One other half value mentioning is the metric initialization. You may see that I named my metric “my.first.metric”, set the sort to gauge, declared that will probably be reporting lengthy values, and registered a callback, which does return random lengthy values. Not very helpful, however needs to be ok to get some information in.

After executing this system, you will notice new logs reported by the Open Telemetry Collector we began earlier than:

OTEL Collector log
Click on picture to entry the gist in Github

Exploring ingested metrics utilizing FSO Platform

This can be a good signal that the info arrived from my Java program to the collector. Additionally, the collector accommodates additional logs which counsel that it was capable of report the info to the platform. So, let’s get again to the browser and take a look at whether or not we will see reported information.

FSO Platform Entity Centric Service view
FSO Platform – Cloud Native Utility Observability – Service Entity view

Apparently my service was registered by the platform, however there usually are not a lot information reported. And, any metrics that are displayed by default, usually are not populated. Why is that occuring?

All of the metrics that are there are derived from spans and traces which might be reported by any normal APM Service and even any framework which you’d be utilizing. The Open Telemetry SDK has good auto-discoverable options for Spring, Micronaut, and different instruments you is perhaps utilizing. After placing some load to your service, you’d see these. However that’s not what we wish to do in the present day. We wish to see our essential “my.first.metric” information factors.

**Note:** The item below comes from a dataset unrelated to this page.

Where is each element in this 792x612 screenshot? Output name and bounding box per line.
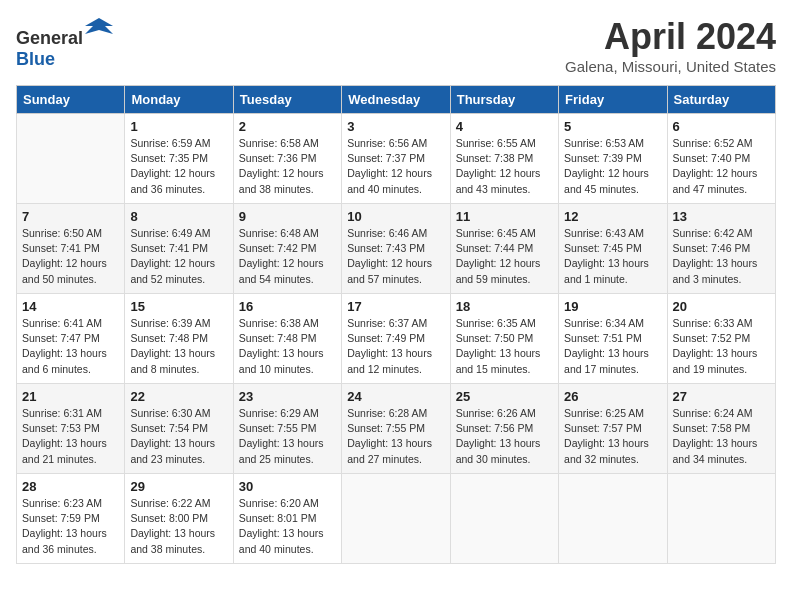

For that, we might want to use Question Builder, a System Utility of FSO Platform, which lets you question saved information instantly utilizing Unified Question Language.

FETCH metrics(dynamicmetrics:my.first.metric)
FROM entities(apm:service_instance)[attributes(service.name)='manualService']

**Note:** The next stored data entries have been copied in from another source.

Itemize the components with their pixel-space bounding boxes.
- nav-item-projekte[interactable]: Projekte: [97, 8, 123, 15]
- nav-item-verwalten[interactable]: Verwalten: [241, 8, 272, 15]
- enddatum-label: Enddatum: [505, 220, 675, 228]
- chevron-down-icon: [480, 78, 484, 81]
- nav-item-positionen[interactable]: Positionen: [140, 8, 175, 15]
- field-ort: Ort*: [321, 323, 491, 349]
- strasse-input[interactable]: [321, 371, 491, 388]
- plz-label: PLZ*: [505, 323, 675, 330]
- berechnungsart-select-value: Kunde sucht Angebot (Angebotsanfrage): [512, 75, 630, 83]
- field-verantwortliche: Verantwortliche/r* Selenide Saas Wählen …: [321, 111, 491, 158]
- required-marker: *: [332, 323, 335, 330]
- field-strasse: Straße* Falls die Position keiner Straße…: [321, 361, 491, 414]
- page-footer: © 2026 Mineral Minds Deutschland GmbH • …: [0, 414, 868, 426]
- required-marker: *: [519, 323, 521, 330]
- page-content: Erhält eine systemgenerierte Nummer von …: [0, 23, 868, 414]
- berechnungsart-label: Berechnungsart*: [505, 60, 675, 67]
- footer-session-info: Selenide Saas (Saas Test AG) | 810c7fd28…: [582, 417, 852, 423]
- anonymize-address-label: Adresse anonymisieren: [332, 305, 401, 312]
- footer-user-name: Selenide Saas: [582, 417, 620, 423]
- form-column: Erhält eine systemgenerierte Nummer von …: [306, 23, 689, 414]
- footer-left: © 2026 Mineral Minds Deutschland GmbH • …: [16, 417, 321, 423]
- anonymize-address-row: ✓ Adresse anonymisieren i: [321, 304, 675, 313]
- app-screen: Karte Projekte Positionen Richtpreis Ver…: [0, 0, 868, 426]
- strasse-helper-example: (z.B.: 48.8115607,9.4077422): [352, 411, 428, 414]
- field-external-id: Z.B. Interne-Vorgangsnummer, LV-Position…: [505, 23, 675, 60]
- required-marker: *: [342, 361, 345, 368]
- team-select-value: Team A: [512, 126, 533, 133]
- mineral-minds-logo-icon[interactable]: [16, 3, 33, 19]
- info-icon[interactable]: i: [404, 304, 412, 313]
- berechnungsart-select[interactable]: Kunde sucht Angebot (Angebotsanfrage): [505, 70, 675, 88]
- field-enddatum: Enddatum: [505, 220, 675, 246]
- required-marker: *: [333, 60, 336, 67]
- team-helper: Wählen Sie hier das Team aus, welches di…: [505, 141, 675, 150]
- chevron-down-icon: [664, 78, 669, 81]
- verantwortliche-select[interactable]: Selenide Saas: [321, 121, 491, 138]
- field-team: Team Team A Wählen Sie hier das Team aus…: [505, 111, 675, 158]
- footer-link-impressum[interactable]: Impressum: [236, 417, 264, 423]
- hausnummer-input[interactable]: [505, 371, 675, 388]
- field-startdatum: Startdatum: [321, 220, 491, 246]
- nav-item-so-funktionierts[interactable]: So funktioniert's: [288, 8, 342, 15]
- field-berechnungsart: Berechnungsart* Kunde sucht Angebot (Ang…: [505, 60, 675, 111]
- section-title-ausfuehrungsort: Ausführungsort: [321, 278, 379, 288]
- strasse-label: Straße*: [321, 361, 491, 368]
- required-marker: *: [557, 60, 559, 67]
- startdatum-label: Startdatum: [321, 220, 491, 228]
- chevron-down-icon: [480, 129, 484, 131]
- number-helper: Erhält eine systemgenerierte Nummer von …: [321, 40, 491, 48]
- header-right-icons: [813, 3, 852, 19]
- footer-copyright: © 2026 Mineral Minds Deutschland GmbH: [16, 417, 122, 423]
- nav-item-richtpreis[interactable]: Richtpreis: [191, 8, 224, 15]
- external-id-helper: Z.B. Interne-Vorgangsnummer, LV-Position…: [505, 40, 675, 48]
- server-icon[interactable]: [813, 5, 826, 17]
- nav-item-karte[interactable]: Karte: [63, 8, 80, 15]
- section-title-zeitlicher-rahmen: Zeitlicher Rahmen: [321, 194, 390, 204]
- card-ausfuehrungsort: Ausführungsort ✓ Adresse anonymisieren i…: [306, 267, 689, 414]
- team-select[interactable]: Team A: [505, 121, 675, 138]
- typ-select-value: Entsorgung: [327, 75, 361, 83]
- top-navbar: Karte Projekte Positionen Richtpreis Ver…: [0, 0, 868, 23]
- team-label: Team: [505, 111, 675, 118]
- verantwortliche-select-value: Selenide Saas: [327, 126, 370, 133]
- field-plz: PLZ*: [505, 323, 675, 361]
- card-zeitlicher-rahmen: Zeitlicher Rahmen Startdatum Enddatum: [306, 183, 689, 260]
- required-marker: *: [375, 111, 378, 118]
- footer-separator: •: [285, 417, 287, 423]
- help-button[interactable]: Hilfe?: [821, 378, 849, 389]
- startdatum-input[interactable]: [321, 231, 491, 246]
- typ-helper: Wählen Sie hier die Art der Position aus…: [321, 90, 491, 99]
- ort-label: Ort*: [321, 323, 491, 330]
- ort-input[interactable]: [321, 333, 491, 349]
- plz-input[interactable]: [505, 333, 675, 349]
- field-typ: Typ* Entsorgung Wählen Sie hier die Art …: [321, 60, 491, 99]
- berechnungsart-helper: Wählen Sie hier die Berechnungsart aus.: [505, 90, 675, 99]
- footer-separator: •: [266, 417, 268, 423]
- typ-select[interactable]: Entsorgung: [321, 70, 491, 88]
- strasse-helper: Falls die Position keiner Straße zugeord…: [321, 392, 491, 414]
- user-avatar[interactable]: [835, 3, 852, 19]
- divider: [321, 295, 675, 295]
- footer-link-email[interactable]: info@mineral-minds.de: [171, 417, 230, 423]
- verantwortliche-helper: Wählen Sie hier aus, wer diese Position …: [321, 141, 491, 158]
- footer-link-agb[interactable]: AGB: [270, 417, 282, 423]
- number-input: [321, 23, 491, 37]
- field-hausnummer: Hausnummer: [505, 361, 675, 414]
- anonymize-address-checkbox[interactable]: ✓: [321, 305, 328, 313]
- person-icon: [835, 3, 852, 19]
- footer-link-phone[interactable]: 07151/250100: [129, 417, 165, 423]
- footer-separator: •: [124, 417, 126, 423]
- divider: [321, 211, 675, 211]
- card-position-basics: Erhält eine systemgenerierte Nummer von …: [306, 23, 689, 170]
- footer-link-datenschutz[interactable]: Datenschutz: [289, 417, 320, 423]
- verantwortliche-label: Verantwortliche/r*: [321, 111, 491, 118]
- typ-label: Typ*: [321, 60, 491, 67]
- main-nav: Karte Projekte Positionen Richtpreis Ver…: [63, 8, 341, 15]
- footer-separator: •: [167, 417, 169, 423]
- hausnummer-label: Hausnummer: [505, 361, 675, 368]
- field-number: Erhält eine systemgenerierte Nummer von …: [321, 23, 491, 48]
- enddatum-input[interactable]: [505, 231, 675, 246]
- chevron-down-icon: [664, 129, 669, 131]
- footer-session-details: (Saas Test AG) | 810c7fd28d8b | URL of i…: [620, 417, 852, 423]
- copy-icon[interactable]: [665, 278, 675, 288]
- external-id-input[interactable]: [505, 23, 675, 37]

This specific question fetches the reported metric for the apm:service_instance, which was mapped from the useful resource reported utilizing the Java snippet above. It retrieves values of a metric my.first.metric and reveals them on the output. The dynamicmetrics string represents a particular namespace for metrics, which have been ingested however usually are not outlined in any of the options which the present tenant is at the moment subscribed to.

FSO Platform - Query Builder
FSO Platform – Question Builder

Clearly, that is solely the start and most of you wouldn’t be solely reporting customized metrics by hand, you’d be instrumenting code of your current purposes, infrastructure, cloud suppliers and something you’ll be able to mannequin.